PROBLEM TO SOLVE –
Go through the records below and report each line with "email" in it.
------ TASK INPUT
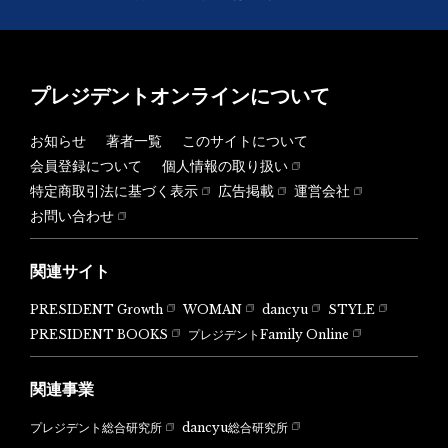
プレジデントオンラインについて
お知らせ
著者一覧
このサイトについて
会員登録について
個人情報の取り扱い
特定商取引法に基づく表示
広告掲載
運営会社
お問い合わせ
関連サイト
PRESIDENT Growth
WOMAN
dancyu
STYLE
PRESIDENT BOOKS
プレジデントFamily Online
関連事業
dancyu総合研究所
プレジデント総合研究所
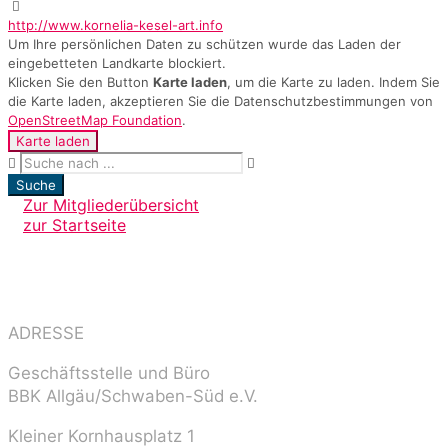
http://www.kornelia-kesel-art.info
Um Ihre persönlichen Daten zu schützen wurde das Laden der
eingebetteten Landkarte blockiert.
Klicken Sie den Button
Karte laden
, um die Karte zu laden. Indem Sie
die Karte laden, akzeptieren Sie die Datenschutzbestimmungen von
OpenStreetMap Foundation
.
Karte laden
Suche
Zur Mitgliederübersicht
zur Startseite
ADRESSE
Geschäftsstelle und Büro
BBK Allgäu/Schwaben-Süd e.V.
Kleiner Kornhausplatz 1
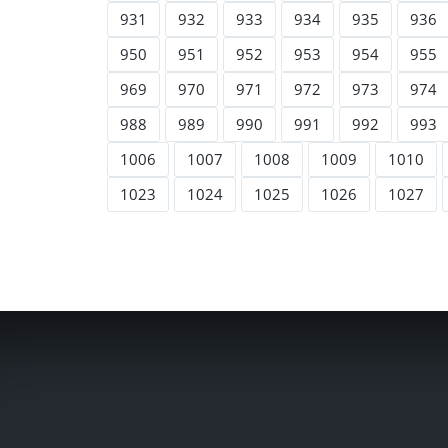
931
932
933
934
935
936
950
951
952
953
954
955
969
970
971
972
973
974
988
989
990
991
992
993
1006
1007
1008
1009
1010
1023
1024
1025
1026
1027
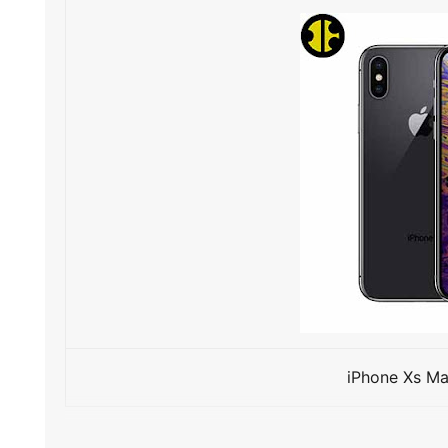
iPhone Xs Ma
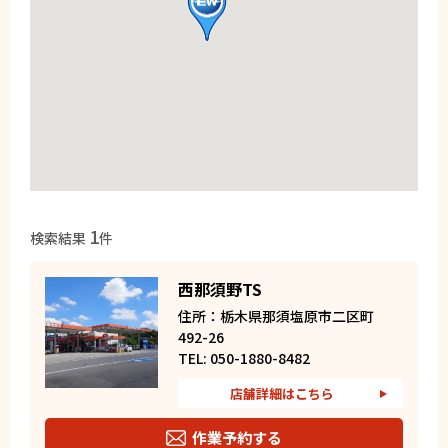
1
検索結果
件
西那須野TS
住所：栃木県那須塩原市二区町
492-26
TEL: 050-1880-8482
店舗詳細はこちら
作業予約する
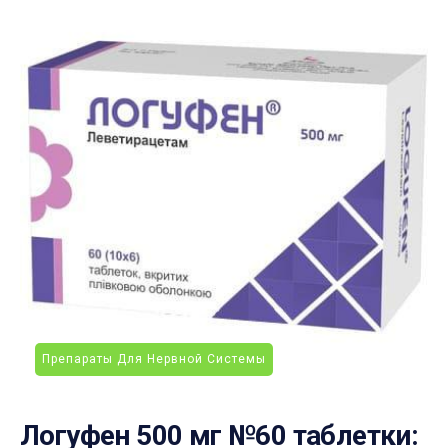
Препараты Для Нервной Системы
Логуфен 500 мг №60 таблетки:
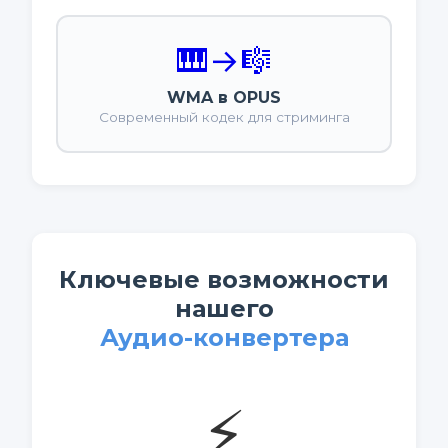
🎹
→
🎼
WMA в OPUS
Современный кодек для стриминга
Ключевые возможности
нашего
Аудио-конвертера
⚡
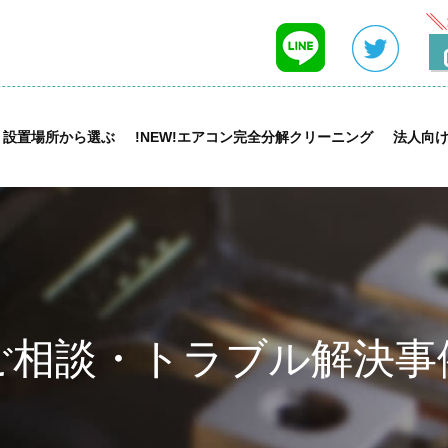
設置場所から選ぶ
!NEW!エアコン完全分解クリーニング
法人向
ご相談・トラブル解決事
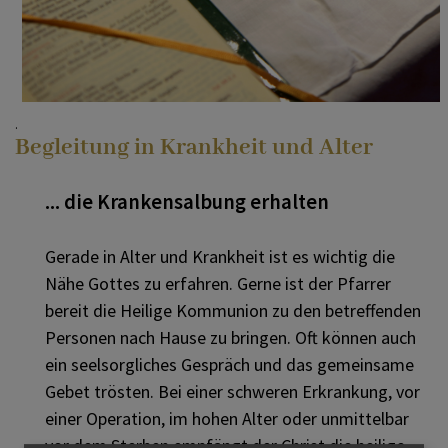
... Begleitung in Krankheit und
UNSERE PFARRE ADNET
Alter
.
Begleitung in Krankheit und Alter
KONTAKT
... Begleitung bei einem Sterbefall
... die Krankensalbung erhalten
PV TENNENGAU MITTE
... ein Gespräch oder eine Beichte
Gerade in Alter und Krankheit ist es wichtig die
Nähe Gottes zu erfahren. Gerne ist der Pfarrer
bereit die Heilige Kommunion zu den betreffenden
... mich im Glauben vertiefen
Personen nach Hause zu bringen. Oft können auch
ein seelsorgliches Gespräch und das gemeinsame
Gebet trösten. Bei einer schweren Erkrankung, vor
...einen neuen Weg mit Gott -
einer Operation, im hohen Alter oder unmittelbar
Berufung und Weihe
vor dem Sterben empfängt der Christ die heilige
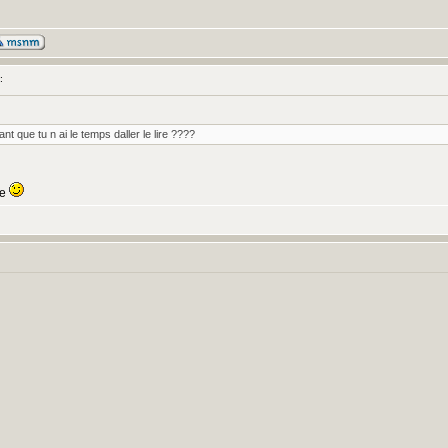
:
t que tu n ai le temps daller le lire ????
ne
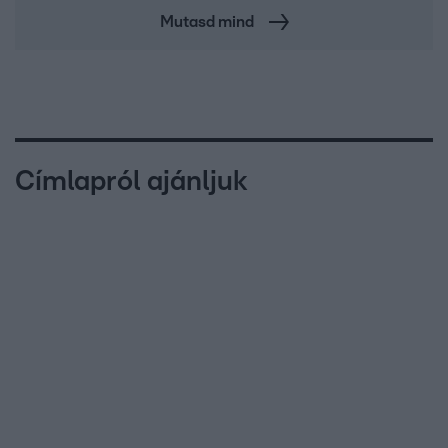
Mutasd mind
Címlapról ajánljuk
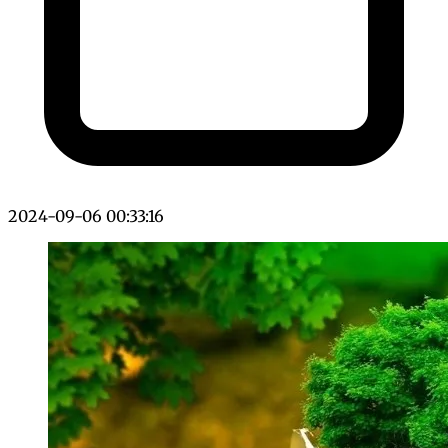
2024-09-06 00:33:16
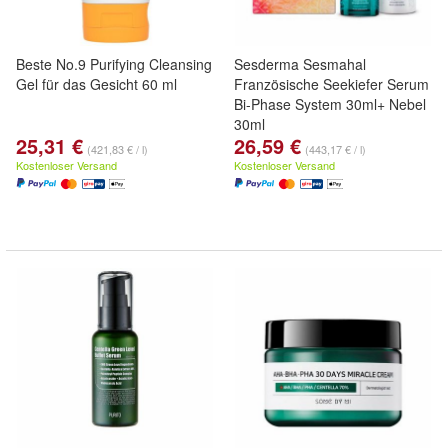
Beste No.9 Purifying Cleansing
Sesderma Sesmahal
Gel für das Gesicht 60 ml
Französische Seekiefer Serum
Bi-Phase System 30ml+ Nebel
30ml
25,31 €
26,59 €
(421,83 € / l)
(443,17 € / l)
Kostenloser Versand
Kostenloser Versand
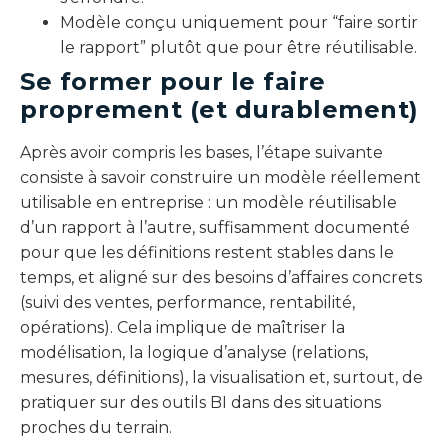
Modèle conçu uniquement pour “faire sortir
le rapport” plutôt que pour être réutilisable.
Se former pour le faire
proprement (et durablement)
Après avoir compris les bases, l’étape suivante
consiste à savoir construire un modèle réellement
utilisable en entreprise : un modèle réutilisable
d’un rapport à l’autre, suffisamment documenté
pour que les définitions restent stables dans le
temps, et aligné sur des besoins d’affaires concrets
(suivi des ventes, performance, rentabilité,
opérations). Cela implique de maîtriser la
modélisation, la logique d’analyse (relations,
mesures, définitions), la visualisation et, surtout, de
pratiquer sur des outils BI dans des situations
proches du terrain.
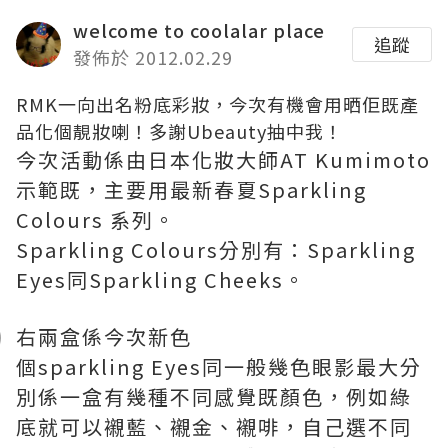
welcome to coolalar place
追蹤
發佈於 2012.02.29
RMK一向出名粉底彩妝，今次有機會用晒佢既產
品化個靚妝喇！多謝Ubeauty抽中我！
今次活動係由日本化妝大師AT Kumimoto
示範既，主要用最新春夏Sparkling
Colours 系列。
Sparkling Colours分別有：Sparkling
Eyes同Sparkling Cheeks。
右兩盒係今次新色
個sparkling Eyes同一般幾色眼影最大分
別係一盒有幾種不同感覺既顏色，例如綠
底就可以襯藍、襯金、襯啡，自己選不同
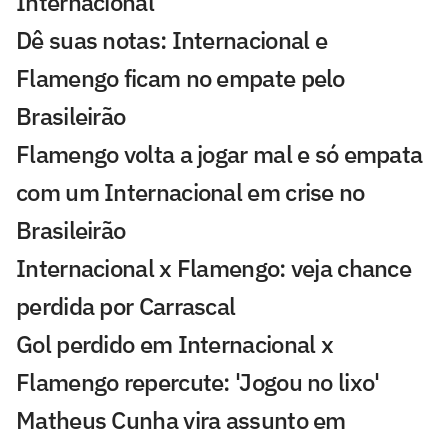
Internacional
Dê suas notas: Internacional e
Flamengo ficam no empate pelo
Brasileirão
Flamengo volta a jogar mal e só empata
com um Internacional em crise no
Brasileirão
Internacional x Flamengo: veja chance
perdida por Carrascal
Gol perdido em Internacional x
Flamengo repercute: 'Jogou no lixo'
Matheus Cunha vira assunto em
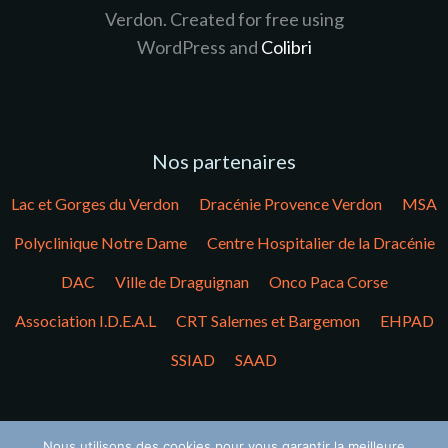
Verdon. Created for free using
WordPress and
Colibri
Nos partenaires
Lac et Gorges du Verdon
Dracénie Provence Verdon
MSA
Polyclinique Notre Dame
Centre Hospitalier de la Dracénie
DAC
Ville de Draguignan
Onco Paca Corse
Association I.D.E.A.L
CRT Salernes et Bargemon
EHPAD
SSIAD
SAAD
Nos soutiens financiers
Nous utilisons des cookies pour vous garantir la meilleure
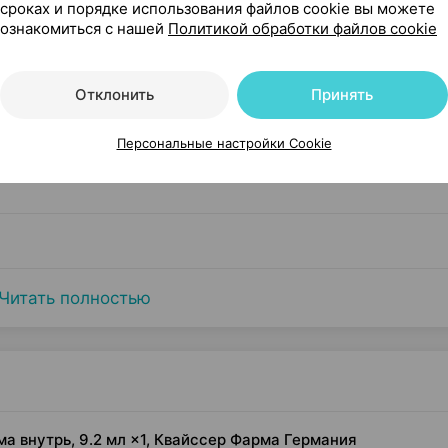
сроках и порядке использования файлов cookie вы можете
ознакомиться с нашей
Политикой обработки файлов cookie
Отклонить
Принять
Персональные настройки Cookie
Читать полностью
ма внутрь, 9.2 мл ×1, Квайссер Фарма Германия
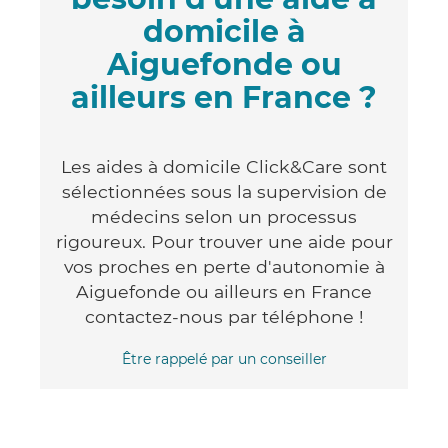
domicile à
Aiguefonde ou
ailleurs en France ?
Les aides à domicile Click&Care sont
sélectionnées sous la supervision de
médecins selon un processus
rigoureux. Pour trouver une aide pour
vos proches en perte d'autonomie à
Aiguefonde ou ailleurs en France
contactez-nous par téléphone !
Être rappelé par un conseiller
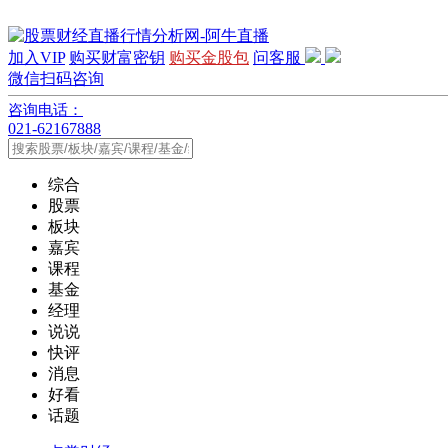
加入VIP
购买财富密钥
购买金股包
问客服
微信扫码咨询
咨询电话：
021-62167888
综合
股票
板块
嘉宾
课程
基金
经理
说说
快评
消息
好看
话题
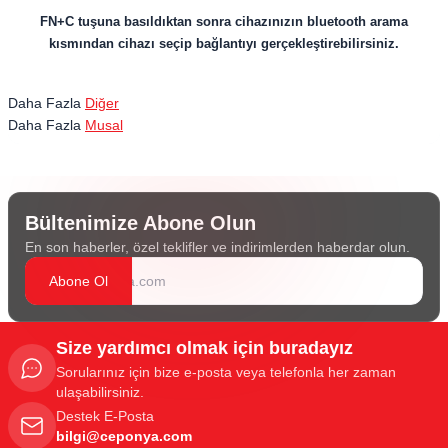
FN+C tuşuna basıldıktan sonra cihazınızın bluetooth arama
kısmından cihazı seçip bağlantıyı gerçekleştirebilirsiniz.
Daha Fazla
Diğer
Daha Fazla
Musal
Bültenimize Abone Olun
En son haberler, özel teklifler ve indirimlerden haberdar olun.
Abone Ol
Size yardımcı olmak için buradayız
Sorularınız için bize e-posta veya telefonla her zaman
ulaşabilirsiniz.
Destek E-Posta
bilgi@ceponya.com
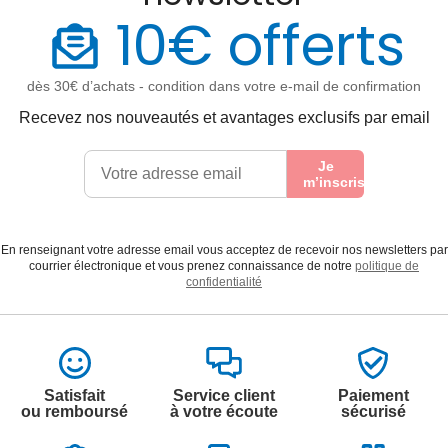
10€ offerts
dès 30€ d’achats - condition dans votre e-mail de confirmation
Recevez nos nouveautés et avantages exclusifs par email
Je
m’inscris
En renseignant votre adresse email vous acceptez de recevoir nos newsletters par
courrier électronique et vous prenez connaissance de notre
politique de
confidentialité
Satisfait
Service client
Paiement
ou remboursé
à votre écoute
sécurisé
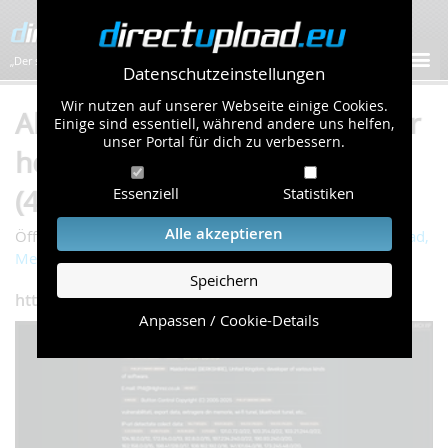
„Der schnellste Bilder-Hoster im Web!”
Datenschutzeinstellungen
Wir nutzen auf unserer Webseite einige Cookies.
Album "Tinitus, Vices from your
Einige sind essentiell, während andere uns helfen,
unser Portal für dich zu verbessern.
head, Metaverse" von golumai
(447 Bilder)
Essenziell
Statistiken
Alle akzeptieren
/
/
Öffentliche Galerie
Technik
Tinitus, Vices from your head,
Metaverse
Speichern
https://www.kendrayresearch.vip/
Anpassen / Cookie-Details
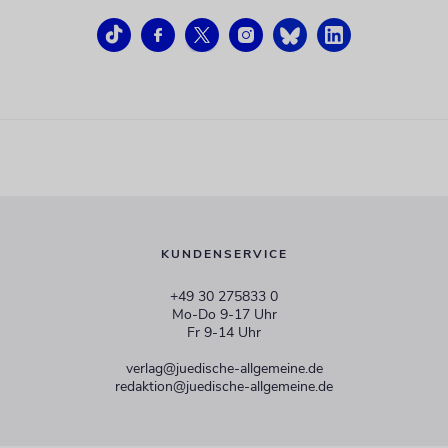
KUNDENSERVICE
+49 30 275833 0
Mo-Do 9-17 Uhr
Fr 9-14 Uhr
verlag@juedische-allgemeine.de
redaktion@juedische-allgemeine.de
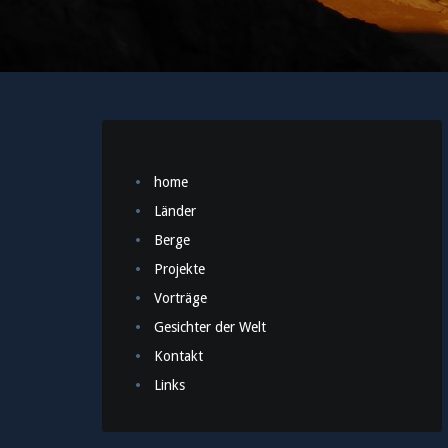
home
Länder
Berge
Projekte
Vorträge
Gesichter der Welt
Kontakt
Links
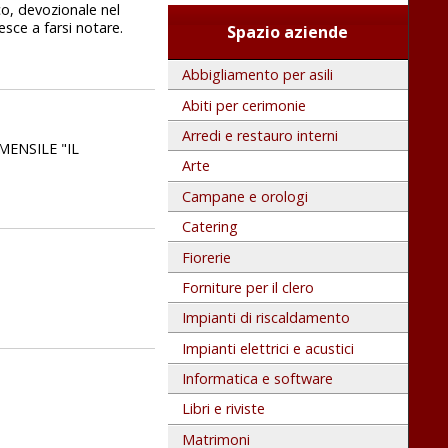
co, devozionale nel
esce a farsi notare.
Spazio aziende
Abbigliamento per asili
Abiti per cerimonie
Arredi e restauro interni
 MENSILE "IL
Arte
Campane e orologi
Catering
Fiorerie
Forniture per il clero
Impianti di riscaldamento
Impianti elettrici e acustici
Informatica e software
Libri e riviste
Matrimoni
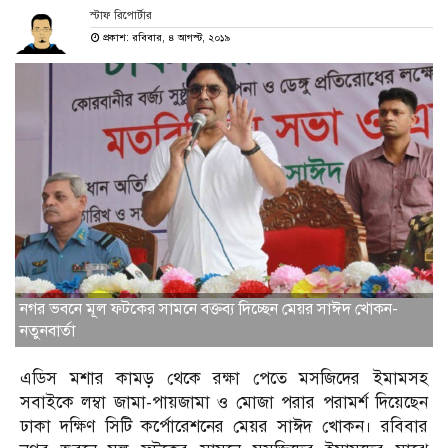
স্টাফ রিপোর্টার
প্রকাশ: রবিবার, ৪ আগস্ট, ২০১৯
নগর ভবনে মূল ফটকের সামনে বক্তব্য দিচ্ছেন মেয়র সাঈদ খোকন-
নতুনবার্তা
এডিস মশার কামড় থেকে রক্ষা পেতে মসজিদের ইমামসহ
সবাইকে লম্বা জামা-পায়জামা ও মোজা পরার পরামর্শ দিয়েছেন
ঢাকা দক্ষিণ সিটি কর্পোরেশনের মেয়র সাঈদ খোকন। রবিবার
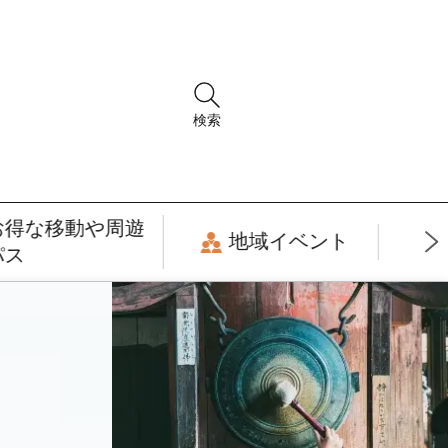
検索
お得な移動や周遊
地域イベント
パス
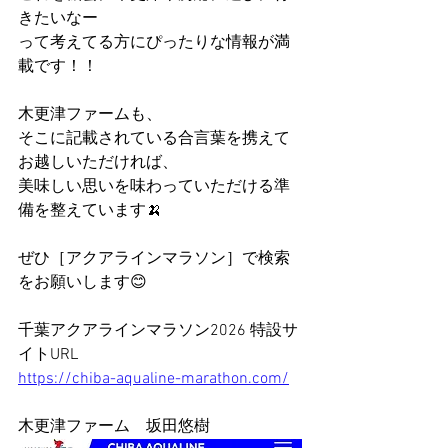
きたいなー
って考えてる方にぴったりな情報が満
載です！！
木更津ファームも、
そこに記載されている合言葉を携えて
お越しいただければ、
美味しい思いを味わっていただける準
備を整えています🍌
ぜひ［アクアラインマラソン］で検索
をお願いします😊
千葉アクアラインマラソン2026 特設サ
イトURL
https://chiba-aqualine-marathon.com/
木更津ファーム　坂田悠樹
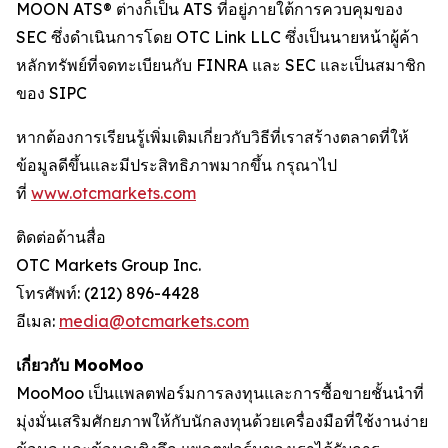
MOON ATS® ต่างก็เป็น ATS ที่อยู่ภายใต้การควบคุมของ
SEC ซึ่งดำเนินการโดย OTC Link LLC ซึ่งเป็นนายหน้าผู้ค้า
หลักทรัพย์ที่จดทะเบียนกับ FINRA และ SEC และเป็นสมาชิก
ของ SIPC
หากต้องการเรียนรู้เพิ่มเติมเกี่ยวกับวิธีที่เราสร้างตลาดที่ให้
ข้อมูลดีขึ้นและมีประสิทธิภาพมากขึ้น กรุณาไป
ที่
www.otcmarkets.com
ติดต่อด้านสื่อ
OTC Markets Group Inc.
โทรศัพท์: (212) 896-4428
อีเมล:
media@otcmarkets.com
เกี่ยวกับ MooMoo
MooMoo เป็นแพลตฟอร์มการลงทุนและการซื้อขายชั้นนำที่
มุ่งมั่นเสริมศักยภาพให้กับนักลงทุนด้วยเครื่องมือที่ใช้งานง่าย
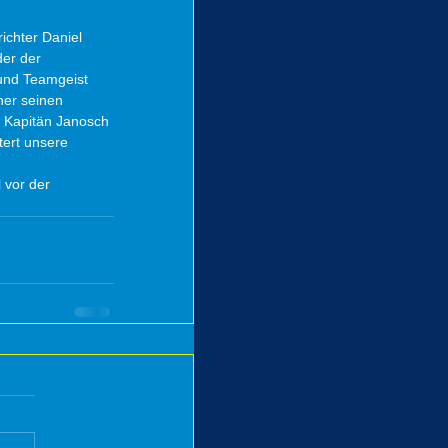
ichter Daniel 
der der 
und Teamgeist 
her seinen 
e Kapitän Janosch 
tert unsere 
 vor der 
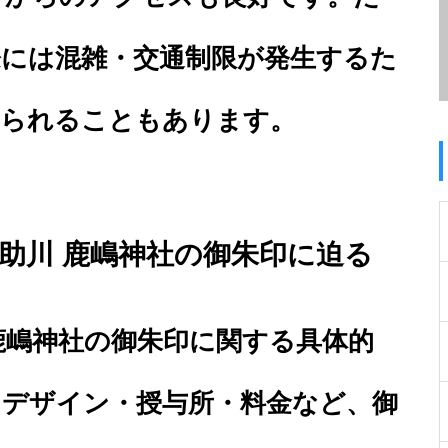
際には混雑・交通制限が発生するた
められることもあります。
助川 鹿嶋神社の御朱印に迫る
鹿嶋神社の御朱印に関する具体的
・デザイン・授与所・料金など、御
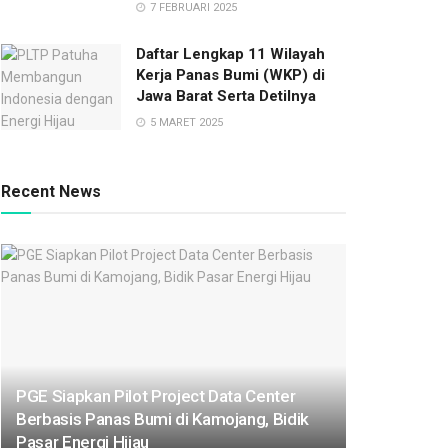
7 FEBRUARI 2025
Daftar Lengkap 11 Wilayah
Kerja Panas Bumi (WKP) di
Jawa Barat Serta Detilnya
5 MARET 2025
Recent News
PGE Siapkan Pilot Project Data Center
Berbasis Panas Bumi di Kamojang, Bidik
Pasar Energi Hijau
------------
REPLY –
Recevez nos nouveautés et avantages exclusifs par email
En renseignant votre adresse email vous acceptez de recevoir nos newsletters par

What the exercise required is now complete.